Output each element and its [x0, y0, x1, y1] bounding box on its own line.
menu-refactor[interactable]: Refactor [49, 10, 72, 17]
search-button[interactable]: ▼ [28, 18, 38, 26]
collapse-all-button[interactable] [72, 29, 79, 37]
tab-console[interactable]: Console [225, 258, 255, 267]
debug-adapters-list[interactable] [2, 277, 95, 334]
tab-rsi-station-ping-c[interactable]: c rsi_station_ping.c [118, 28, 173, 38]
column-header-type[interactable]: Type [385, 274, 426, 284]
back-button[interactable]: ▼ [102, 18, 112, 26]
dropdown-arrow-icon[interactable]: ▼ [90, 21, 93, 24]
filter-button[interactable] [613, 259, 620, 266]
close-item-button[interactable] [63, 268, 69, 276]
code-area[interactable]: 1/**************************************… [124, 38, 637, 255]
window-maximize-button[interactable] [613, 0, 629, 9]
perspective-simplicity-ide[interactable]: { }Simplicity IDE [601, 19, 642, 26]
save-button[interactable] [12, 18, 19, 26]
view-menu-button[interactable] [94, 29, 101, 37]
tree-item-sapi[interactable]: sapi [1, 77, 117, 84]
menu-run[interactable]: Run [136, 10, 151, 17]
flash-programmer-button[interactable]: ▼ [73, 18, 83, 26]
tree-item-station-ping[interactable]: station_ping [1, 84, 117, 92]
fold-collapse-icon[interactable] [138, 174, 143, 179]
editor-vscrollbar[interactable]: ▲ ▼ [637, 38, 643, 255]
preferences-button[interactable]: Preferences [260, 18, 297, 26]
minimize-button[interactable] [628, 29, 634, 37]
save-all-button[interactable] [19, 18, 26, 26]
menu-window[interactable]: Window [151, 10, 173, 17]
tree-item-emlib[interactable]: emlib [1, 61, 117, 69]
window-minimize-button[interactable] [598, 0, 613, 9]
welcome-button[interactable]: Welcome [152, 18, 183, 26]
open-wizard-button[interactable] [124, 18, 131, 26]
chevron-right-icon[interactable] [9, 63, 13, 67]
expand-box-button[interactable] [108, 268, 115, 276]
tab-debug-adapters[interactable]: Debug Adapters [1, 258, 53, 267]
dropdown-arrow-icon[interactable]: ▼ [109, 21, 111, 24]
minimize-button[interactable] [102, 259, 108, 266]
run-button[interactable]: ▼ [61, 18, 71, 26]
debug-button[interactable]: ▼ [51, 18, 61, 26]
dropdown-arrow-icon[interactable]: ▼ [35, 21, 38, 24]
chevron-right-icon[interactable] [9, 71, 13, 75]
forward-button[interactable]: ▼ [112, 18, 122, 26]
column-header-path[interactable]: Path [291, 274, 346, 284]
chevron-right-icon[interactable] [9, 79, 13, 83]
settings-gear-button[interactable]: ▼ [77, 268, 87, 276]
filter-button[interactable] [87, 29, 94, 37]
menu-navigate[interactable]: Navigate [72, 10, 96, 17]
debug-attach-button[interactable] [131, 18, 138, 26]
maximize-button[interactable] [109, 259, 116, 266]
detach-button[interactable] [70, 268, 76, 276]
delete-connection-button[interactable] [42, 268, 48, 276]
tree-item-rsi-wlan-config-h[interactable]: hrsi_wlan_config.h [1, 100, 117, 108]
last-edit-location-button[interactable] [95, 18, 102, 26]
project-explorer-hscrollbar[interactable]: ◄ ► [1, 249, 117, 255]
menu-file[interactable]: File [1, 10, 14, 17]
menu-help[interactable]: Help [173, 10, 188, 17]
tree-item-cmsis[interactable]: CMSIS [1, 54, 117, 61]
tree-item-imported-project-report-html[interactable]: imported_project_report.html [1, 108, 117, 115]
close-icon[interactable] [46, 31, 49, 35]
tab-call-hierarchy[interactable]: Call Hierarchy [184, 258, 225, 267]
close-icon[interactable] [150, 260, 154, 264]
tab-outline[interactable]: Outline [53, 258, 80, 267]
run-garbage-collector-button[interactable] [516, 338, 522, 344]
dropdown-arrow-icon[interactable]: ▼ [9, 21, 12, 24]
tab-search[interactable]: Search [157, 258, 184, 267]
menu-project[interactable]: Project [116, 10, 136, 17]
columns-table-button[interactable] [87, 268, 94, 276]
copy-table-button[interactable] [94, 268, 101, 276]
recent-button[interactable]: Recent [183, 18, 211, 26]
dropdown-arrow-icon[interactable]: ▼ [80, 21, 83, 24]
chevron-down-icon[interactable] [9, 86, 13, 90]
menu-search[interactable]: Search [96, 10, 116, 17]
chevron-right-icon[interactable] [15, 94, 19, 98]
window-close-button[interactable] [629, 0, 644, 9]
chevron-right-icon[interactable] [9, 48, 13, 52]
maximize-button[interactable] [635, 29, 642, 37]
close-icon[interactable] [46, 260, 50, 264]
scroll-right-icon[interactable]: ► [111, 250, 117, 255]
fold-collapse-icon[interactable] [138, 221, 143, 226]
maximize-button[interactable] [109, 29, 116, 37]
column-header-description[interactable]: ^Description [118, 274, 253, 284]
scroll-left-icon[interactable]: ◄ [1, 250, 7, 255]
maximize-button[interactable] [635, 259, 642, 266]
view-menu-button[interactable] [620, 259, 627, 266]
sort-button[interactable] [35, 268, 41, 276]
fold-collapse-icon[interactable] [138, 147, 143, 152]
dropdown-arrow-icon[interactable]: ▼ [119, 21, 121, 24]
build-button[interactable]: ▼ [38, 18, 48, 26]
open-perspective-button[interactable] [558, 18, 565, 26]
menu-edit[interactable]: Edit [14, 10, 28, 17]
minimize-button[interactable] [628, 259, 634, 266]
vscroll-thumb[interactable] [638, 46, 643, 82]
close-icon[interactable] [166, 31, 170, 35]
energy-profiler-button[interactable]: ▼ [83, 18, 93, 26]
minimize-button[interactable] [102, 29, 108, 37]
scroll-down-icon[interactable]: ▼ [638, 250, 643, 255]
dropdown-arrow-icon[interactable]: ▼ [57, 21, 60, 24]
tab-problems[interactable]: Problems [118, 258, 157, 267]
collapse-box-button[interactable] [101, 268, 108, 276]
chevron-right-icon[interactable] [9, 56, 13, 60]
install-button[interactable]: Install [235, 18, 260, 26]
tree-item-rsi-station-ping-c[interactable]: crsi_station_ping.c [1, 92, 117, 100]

##########

-- Work instructions --
In full and without any edits, output the material above.

-- Response --
Output each element and its [x0, y0, x1, y1] bounding box on its own line.
menu-refactor[interactable]: Refactor [49, 10, 72, 17]
search-button[interactable]: ▼ [28, 18, 38, 26]
collapse-all-button[interactable] [72, 29, 79, 37]
tab-console[interactable]: Console [225, 258, 255, 267]
debug-adapters-list[interactable] [2, 277, 95, 334]
tab-rsi-station-ping-c[interactable]: c rsi_station_ping.c [118, 28, 173, 38]
column-header-type[interactable]: Type [385, 274, 426, 284]
back-button[interactable]: ▼ [102, 18, 112, 26]
dropdown-arrow-icon[interactable]: ▼ [90, 21, 93, 24]
filter-button[interactable] [613, 259, 620, 266]
close-item-button[interactable] [63, 268, 69, 276]
code-area[interactable]: 1/**************************************… [124, 38, 637, 255]
window-maximize-button[interactable] [613, 0, 629, 9]
perspective-simplicity-ide[interactable]: { }Simplicity IDE [601, 19, 642, 26]
save-button[interactable] [12, 18, 19, 26]
view-menu-button[interactable] [94, 29, 101, 37]
tree-item-sapi[interactable]: sapi [1, 77, 117, 84]
menu-run[interactable]: Run [136, 10, 151, 17]
flash-programmer-button[interactable]: ▼ [73, 18, 83, 26]
tree-item-station-ping[interactable]: station_ping [1, 84, 117, 92]
fold-collapse-icon[interactable] [138, 174, 143, 179]
editor-vscrollbar[interactable]: ▲ ▼ [637, 38, 643, 255]
preferences-button[interactable]: Preferences [260, 18, 297, 26]
minimize-button[interactable] [628, 29, 634, 37]
save-all-button[interactable] [19, 18, 26, 26]
menu-window[interactable]: Window [151, 10, 173, 17]
tree-item-emlib[interactable]: emlib [1, 61, 117, 69]
window-minimize-button[interactable] [598, 0, 613, 9]
welcome-button[interactable]: Welcome [152, 18, 183, 26]
open-wizard-button[interactable] [124, 18, 131, 26]
chevron-right-icon[interactable] [9, 63, 13, 67]
expand-box-button[interactable] [108, 268, 115, 276]
tab-debug-adapters[interactable]: Debug Adapters [1, 258, 53, 267]
dropdown-arrow-icon[interactable]: ▼ [109, 21, 111, 24]
minimize-button[interactable] [102, 259, 108, 266]
run-button[interactable]: ▼ [61, 18, 71, 26]
debug-button[interactable]: ▼ [51, 18, 61, 26]
dropdown-arrow-icon[interactable]: ▼ [35, 21, 38, 24]
chevron-right-icon[interactable] [9, 71, 13, 75]
forward-button[interactable]: ▼ [112, 18, 122, 26]
column-header-path[interactable]: Path [291, 274, 346, 284]
chevron-right-icon[interactable] [9, 79, 13, 83]
settings-gear-button[interactable]: ▼ [77, 268, 87, 276]
filter-button[interactable] [87, 29, 94, 37]
menu-navigate[interactable]: Navigate [72, 10, 96, 17]
debug-attach-button[interactable] [131, 18, 138, 26]
maximize-button[interactable] [109, 259, 116, 266]
detach-button[interactable] [70, 268, 76, 276]
delete-connection-button[interactable] [42, 268, 48, 276]
tree-item-rsi-wlan-config-h[interactable]: hrsi_wlan_config.h [1, 100, 117, 108]
last-edit-location-button[interactable] [95, 18, 102, 26]
project-explorer-hscrollbar[interactable]: ◄ ► [1, 249, 117, 255]
menu-file[interactable]: File [1, 10, 14, 17]
menu-help[interactable]: Help [173, 10, 188, 17]
tree-item-cmsis[interactable]: CMSIS [1, 54, 117, 61]
tree-item-imported-project-report-html[interactable]: imported_project_report.html [1, 108, 117, 115]
close-icon[interactable] [46, 31, 49, 35]
tab-call-hierarchy[interactable]: Call Hierarchy [184, 258, 225, 267]
close-icon[interactable] [150, 260, 154, 264]
tab-outline[interactable]: Outline [53, 258, 80, 267]
run-garbage-collector-button[interactable] [516, 338, 522, 344]
dropdown-arrow-icon[interactable]: ▼ [9, 21, 12, 24]
tab-search[interactable]: Search [157, 258, 184, 267]
menu-project[interactable]: Project [116, 10, 136, 17]
columns-table-button[interactable] [87, 268, 94, 276]
copy-table-button[interactable] [94, 268, 101, 276]
recent-button[interactable]: Recent [183, 18, 211, 26]
dropdown-arrow-icon[interactable]: ▼ [80, 21, 83, 24]
chevron-down-icon[interactable] [9, 86, 13, 90]
menu-search[interactable]: Search [96, 10, 116, 17]
chevron-right-icon[interactable] [15, 94, 19, 98]
window-close-button[interactable] [629, 0, 644, 9]
chevron-right-icon[interactable] [9, 48, 13, 52]
maximize-button[interactable] [635, 29, 642, 37]
close-icon[interactable] [46, 260, 50, 264]
scroll-right-icon[interactable]: ► [111, 250, 117, 255]
fold-collapse-icon[interactable] [138, 221, 143, 226]
maximize-button[interactable] [109, 29, 116, 37]
column-header-description[interactable]: ^Description [118, 274, 253, 284]
scroll-left-icon[interactable]: ◄ [1, 250, 7, 255]
maximize-button[interactable] [635, 259, 642, 266]
view-menu-button[interactable] [620, 259, 627, 266]
sort-button[interactable] [35, 268, 41, 276]
fold-collapse-icon[interactable] [138, 147, 143, 152]
dropdown-arrow-icon[interactable]: ▼ [119, 21, 121, 24]
build-button[interactable]: ▼ [38, 18, 48, 26]
open-perspective-button[interactable] [558, 18, 565, 26]
menu-edit[interactable]: Edit [14, 10, 28, 17]
minimize-button[interactable] [628, 259, 634, 266]
vscroll-thumb[interactable] [638, 46, 643, 82]
close-icon[interactable] [166, 31, 170, 35]
energy-profiler-button[interactable]: ▼ [83, 18, 93, 26]
minimize-button[interactable] [102, 29, 108, 37]
scroll-down-icon[interactable]: ▼ [638, 250, 643, 255]
dropdown-arrow-icon[interactable]: ▼ [57, 21, 60, 24]
tab-problems[interactable]: Problems [118, 258, 157, 267]
collapse-box-button[interactable] [101, 268, 108, 276]
chevron-right-icon[interactable] [9, 56, 13, 60]
install-button[interactable]: Install [235, 18, 260, 26]
tree-item-rsi-station-ping-c[interactable]: crsi_station_ping.c [1, 92, 117, 100]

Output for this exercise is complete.